## [THE DATA]
----------
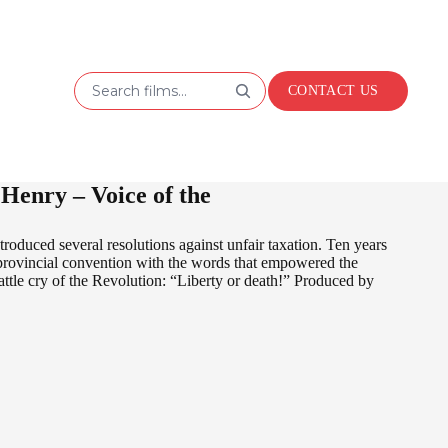
Search films...
CONTACT US
Henry – Voice of the
oduced several resolutions against unfair taxation. Ten years
a provincial convention with the words that empowered the
battle cry of the Revolution: “Liberty or death!” Produced by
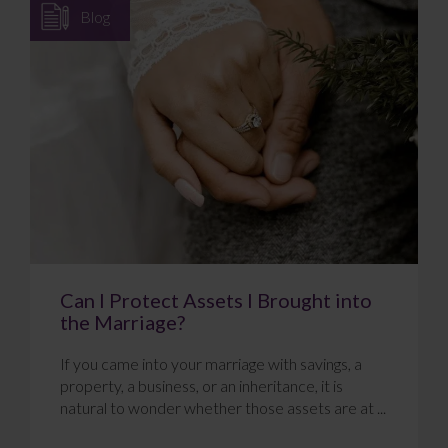
Blog
Can I Protect Assets I Brought into
the Marriage?
If you came into your marriage with savings, a
property, a business, or an inheritance, it is
natural to wonder whether those assets are at ...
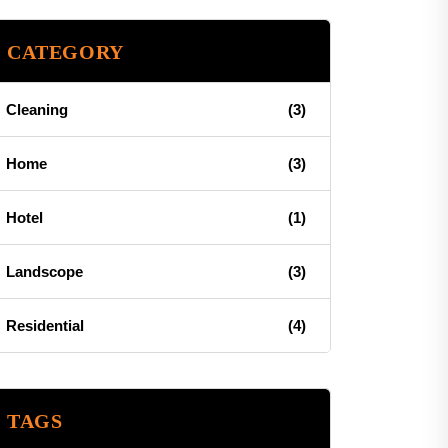
CATEGORY
Cleaning
(3)
Home
(3)
Hotel
(1)
Landscope
(3)
Residential
(4)
TAGS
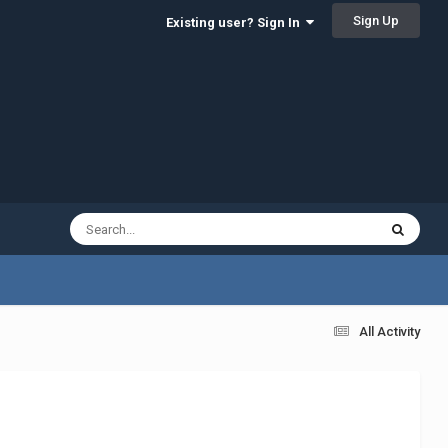
Sign Up
Existing user? Sign In
All Activity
----------
## [HOW TO COMPLETE THIS TASK]
From the entries, report every line in which the string "with" occurs.

## [YOUR RESPONSE]
a provincial convention with the words that empowered the
If you came into your marriage with savings, a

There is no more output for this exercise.